There is now a suggestion that the airport be downgraded to daytime operations only.

In effect these issues are major obstacles to the development of long-haul routes. One wonders if the decision is related to prevention of development of Cork or just the prevalent attitude that second-rate is good enough outside Dublin.

I recall, when conducting project research professionally many years ago, the then senior Aer Rianta officials scoffed at the every existence of Cork airport, even telling me, inter alia, that it was irrelevant in the scheme of things and that the main runway could never be extended and the airport would never expand.

More of this can be seen in the absence of a school of music building in Cork; the terrible state of Kent Station; the downgrading of motorways to dual carriageway status beyond the Pale; the lack of interest in the Cork/Limerick road (despite the NSS assertion that “great emphasis must be placed upon improving journey time and journey time reliability between them”); the pittance that was granted to Cork to represent the nation as European Capital of Culture; the confused, unintegrated and ineffective Cork city bus service; the removal of civil servants from Cork as part of so-called decentralisation.

Further examples include the recent comment by the chairman of CIÉ (when asked by the Cork city manager to do something about their disused marshalling yards at Horgans Quay after seven years procrastination) that the land belonged ‘to the people,’ as if the people of Cork were not people at all, not to mention the rationing of the ‘national’ RTÉ news from outside Dublin as though people outside the Pale did not pay a licence fee.

I could go on. It seems that anything controlled from Dublin will be kept sub-standard. While I am using Cork (by far the largest population outside Dublin) to illustrate the point, this also applies to the other cities, all but one of which are in Munster. When Shannon airport made its own decision regarding Ryanair recently, the worker director on the Dublin Airport Authority resigned in protest, stating that the decision should first have been referred to the Dublin board (why should it be?).

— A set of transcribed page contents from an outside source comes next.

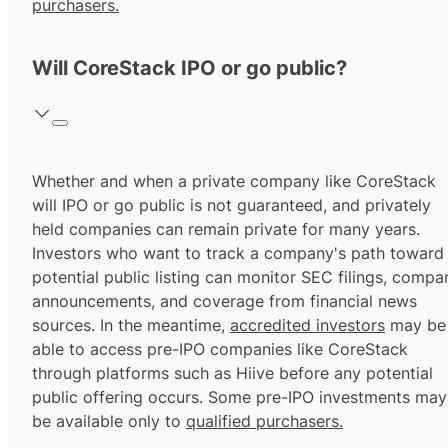
purchasers.
Will CoreStack IPO or go public?
Whether and when a private company like CoreStack
will IPO or go public is not guaranteed, and privately
held companies can remain private for many years.
Investors who want to track a company's path toward
potential public listing can monitor SEC filings, compa
announcements, and coverage from financial news
sources. In the meantime,
accredited investors
may be
able to access pre-IPO companies like CoreStack
through platforms such as Hiive before any potential
public offering occurs. Some pre-IPO investments may
be available only to
qualified purchasers.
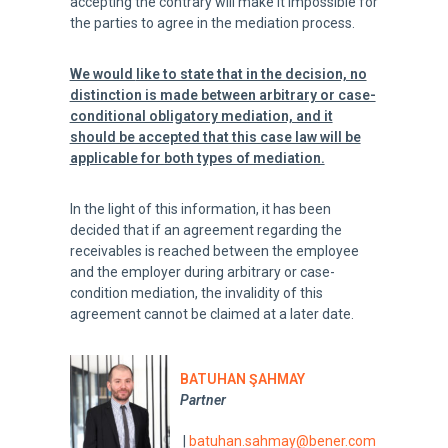
accepting the contrary will make it impossible for
the parties to agree in the mediation process.
We would
like to state that in the decision, no
distinction is made between arbitrary or case-
conditional obligatory mediation, and it
should be accepted that this case law will be
applicable for both types of mediation.
In the light of this information, it has been
decided that if an agreement regarding the
receivables is reached between the employee
and the employer during arbitrary or case-
condition mediation, the invalidity of this
agreement cannot be claimed at a later date.
BATUHAN ŞAHMAY
Partner
|
batuhan.sahmay@bener.com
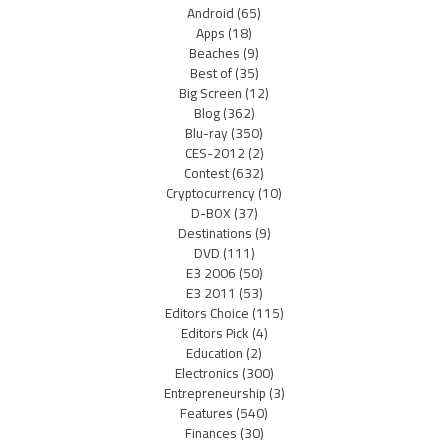
Android
(65)
Apps
(18)
Beaches
(9)
Best of
(35)
Big Screen
(12)
Blog
(362)
Blu-ray
(350)
CES-2012
(2)
Contest
(632)
Cryptocurrency
(10)
D-BOX
(37)
Destinations
(9)
DVD
(111)
E3 2006
(50)
E3 2011
(53)
Editors Choice
(115)
Editors Pick
(4)
Education
(2)
Electronics
(300)
Entrepreneurship
(3)
Features
(540)
Finances
(30)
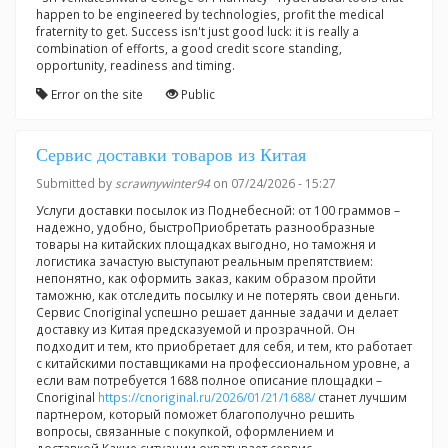
happen to be engineered by technologies, profit the medical
fraternity to get. Success isn't just good luck: it is really a
combination of efforts, a good credit score standing,
opportunity, readiness and timing.
Error on the site
Public
Сервис доставки товаров из Китая
Submitted by
scrawnywinter94
on 07/24/2026 - 15:27
Услуги доставки посылок из Поднебесной: от 100 граммов –
надежно, удобно, быстроПриобретать разнообразные
товары на китайских площадках выгодно, но таможня и
логистика зачастую выступают реальным препятствием:
непонятно, как оформить заказ, каким образом пройти
таможню, как отследить посылку и не потерять свои деньги.
Сервис Cnoriginal успешно решает данные задачи и делает
доставку из Китая предсказуемой и прозрачной. Он
подходит и тем, кто приобретает для себя, и тем, кто работает
с китайскими поставщиками на профессиональном уровне, а
если вам потребуется 1688 полное описание площадки –
Cnoriginal
https://cnoriginal.ru/2026/01/21/1688/
станет лучшим
партнером, который поможет благополучно решить
вопросы, связанные с покупкой, оформлением и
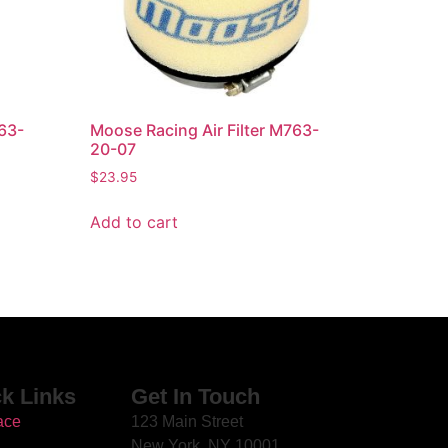
763-
Moose Racing Air Filter M763-
20-07
$
23.95
Add to cart
k Links
Get In Touch
ace
123 Main Street
New York, NY 10001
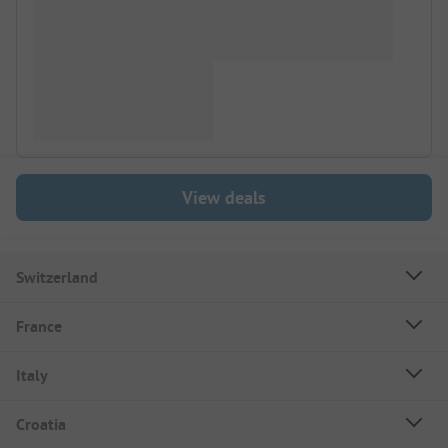
View deals
Switzerland
France
Italy
Croatia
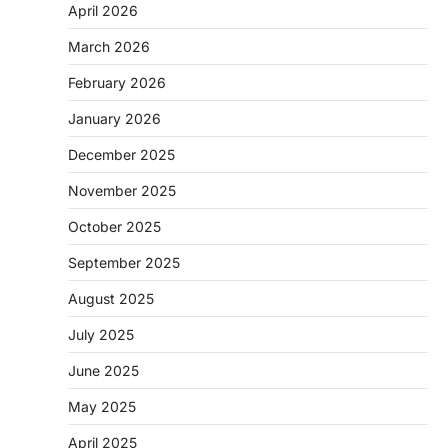
April 2026
March 2026
February 2026
January 2026
December 2025
November 2025
October 2025
September 2025
August 2025
July 2025
June 2025
May 2025
April 2025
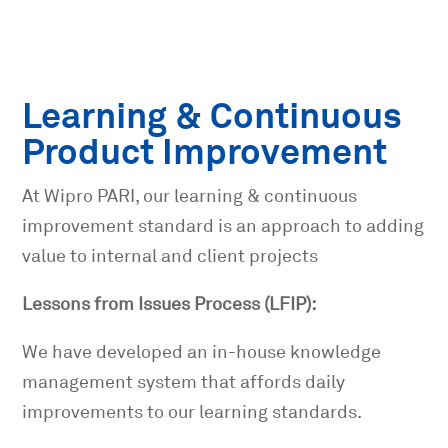
Learning & Continuous
Product Improvement
At Wipro
PARI
, our learning & continuous
improvement standard is an approach to adding
value to internal and client projects
Lessons from Issues Process (LFIP):
We have developed an in-house knowledge
management system that affords daily
improvements to our learning standards.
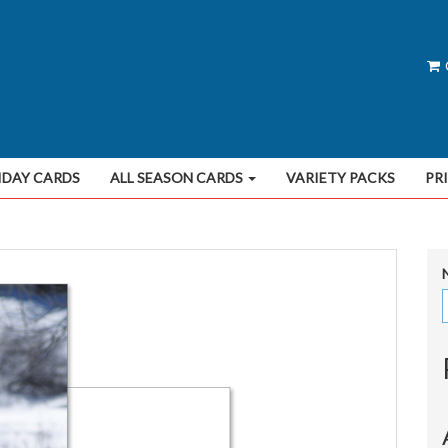
IDAY CARDS
ALL SEASON CARDS
VARIETY PACKS
PR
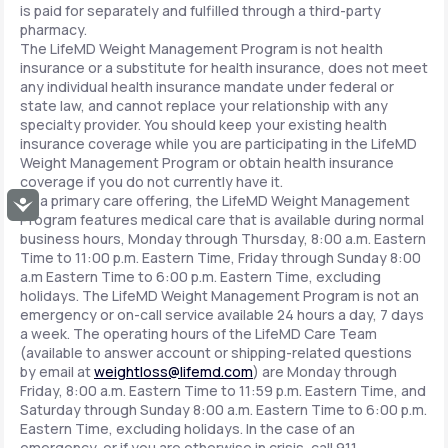
is paid for separately and fulfilled through a third-party
pharmacy.
The LifeMD Weight Management Program is not health
insurance or a substitute for health insurance, does not meet
any individual health insurance mandate under federal or
state law, and cannot replace your relationship with any
specialty provider. You should keep your existing health
insurance coverage while you are participating in the LifeMD
Weight Management Program or obtain health insurance
coverage if you do not currently have it.
As a primary care offering, the LifeMD Weight Management
Accessibility
Program features medical care that is available during normal
business hours, Monday through Thursday, 8:00 a.m. Eastern
Time to 11:00 p.m. Eastern Time, Friday through Sunday 8:00
a.m Eastern Time to 6:00 p.m. Eastern Time, excluding
holidays. The LifeMD Weight Management Program is not an
emergency or on-call service available 24 hours a day, 7 days
a week. The operating hours of the LifeMD Care Team
(available to answer account or shipping-related questions
by email at
weightloss@lifemd.com
) are Monday through
Friday, 8:00 a.m. Eastern Time to 11:59 p.m. Eastern Time, and
Saturday through Sunday 8:00 a.m. Eastern Time to 6:00 p.m.
Eastern Time, excluding holidays. In the case of an
emergency, or if you are otherwise in crisis, call 911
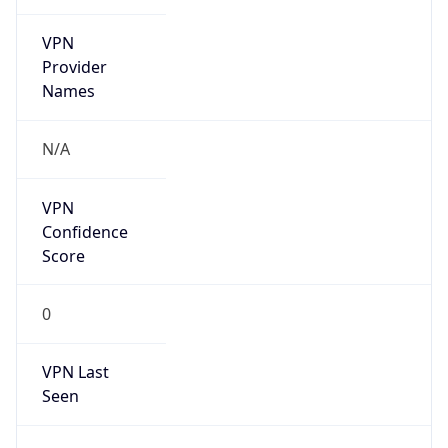
VPN
Provider
Names
N/A
VPN
Confidence
Score
0
VPN Last
Seen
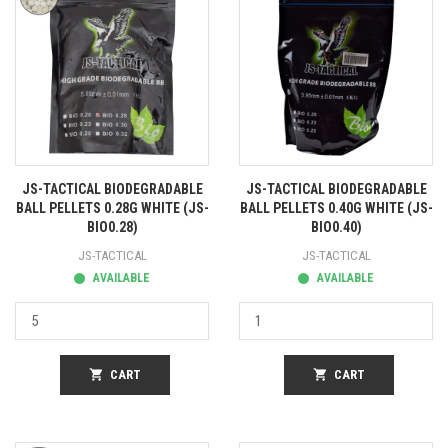
JS-TACTICAL BIODEGRADABLE
JS-TACTICAL BIODEGRADABLE
BALL PELLETS 0.28G WHITE (JS-
BALL PELLETS 0.40G WHITE (JS-
BIO0.28)
BIO0.40)
JS-TACTICAL
JS-TACTICAL
AVAILABLE
AVAILABLE
shopping_cart
CART
shopping_cart
CART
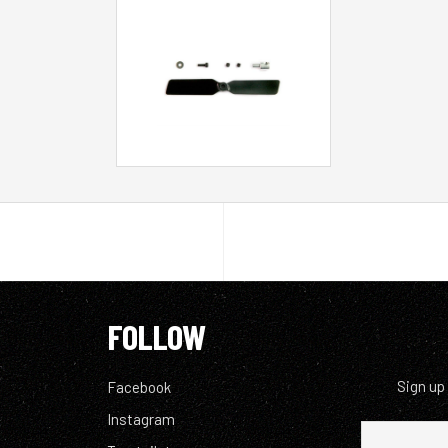
FOLLOW
Sign up
Facebook
Instagram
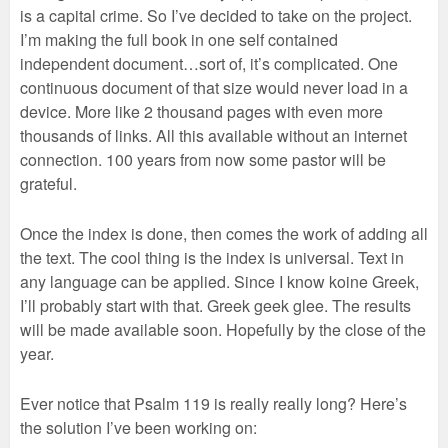
is a capital crime. So I’ve decided to take on the project.
I’m making the full book in one self contained
independent document…sort of, it’s complicated. One
continuous document of that size would never load in a
device. More like 2 thousand pages with even more
thousands of links. All this available without an internet
connection. 100 years from now some pastor will be
grateful.
Once the index is done, then comes the work of adding all
the text. The cool thing is the index is universal. Text in
any language can be applied. Since I know koine Greek,
I’ll probably start with that. Greek geek glee. The results
will be made available soon. Hopefully by the close of the
year.
Ever notice that Psalm 119 is really really long? Here’s
the solution I’ve been working on:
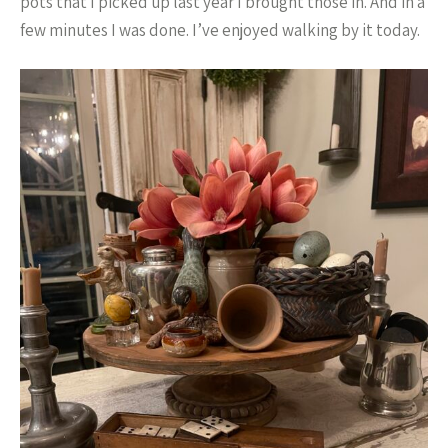
pots that I picked up last year I brought those in. And in a
few minutes I was done. I’ve enjoyed walking by it today.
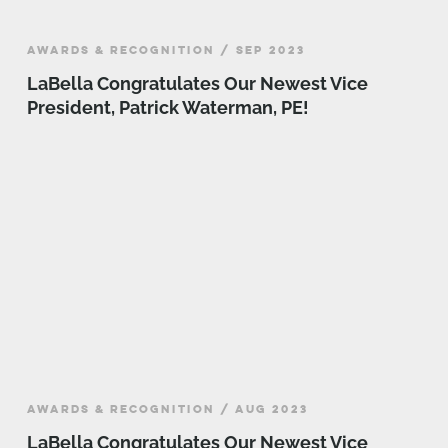
AWARDS & RECOGNITION / SEP 2023
LaBella Congratulates Our Newest Vice
President, Patrick Waterman, PE!
AWARDS & RECOGNITION / AUG 2023
LaBella Congratulates Our Newest Vice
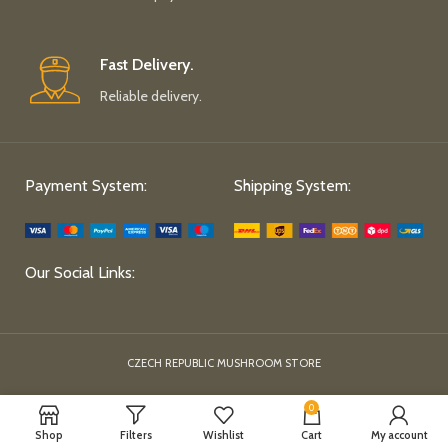
Fast Delivery.
Reliable delivery.
Payment System:
Shipping System:
Our Social Links:
CZECH REPUBLIC MUSHROOM STORE
0
Shop
Filters
Wishlist
Cart
My account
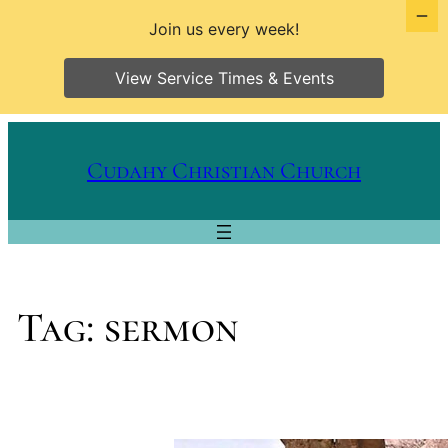
Join us every week!
View Service Times & Events
Skip
to
Cudahy Christian Church
content
Tag:
sermon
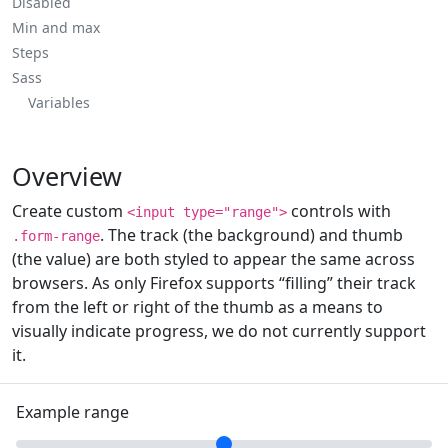
Disabled
Min and max
Steps
Sass
Variables
Overview
Create custom
controls with
<input type="range">
. The track (the background) and thumb
.form-range
(the value) are both styled to appear the same across
browsers. As only Firefox supports “filling” their track
from the left or right of the thumb as a means to
visually indicate progress, we do not currently support
it.
Example range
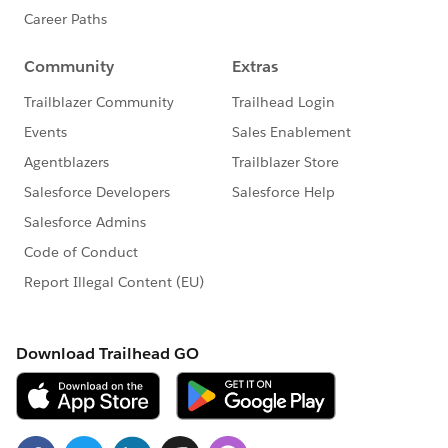
      {label: 'Adjusted End Date ', fieldN
      {
        label: 'Adjusted End Date Reason '
          placeholder: 'Choose adjusted en
            { label: 'Start Date', value: 
            { label: 'Extension', value: '
            { label: 'Add-on Alignment', v
            { label: 'Proration', value: '
            { label: 'Error: Mixed Term', 
            { label: 'Consecutive Terms', 
            { label: 'Summer Pilot', value
          ] // list of all picklist option
          , value: { fieldName: 'Adjusted_
          , context: { fieldName: 'Id' } /
        }
      }
    ];
  }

If such issues related to Dublin (or even The Pale), the ‘national’ taxpayer would pay hundreds of millions to ensure they were not second rate. Is the north Dublin constituency dictating all ‘national’ policy now?

Is there gain in the financial spin-off from concentration in Dublin, or is it just a hangover from that original creation - The Pale?

The Pale, after all, was established to protect the English there and to ensure that the wealth generated by the Irish remained in the hands of that few. While the military value has evaporated, I question if the latter has.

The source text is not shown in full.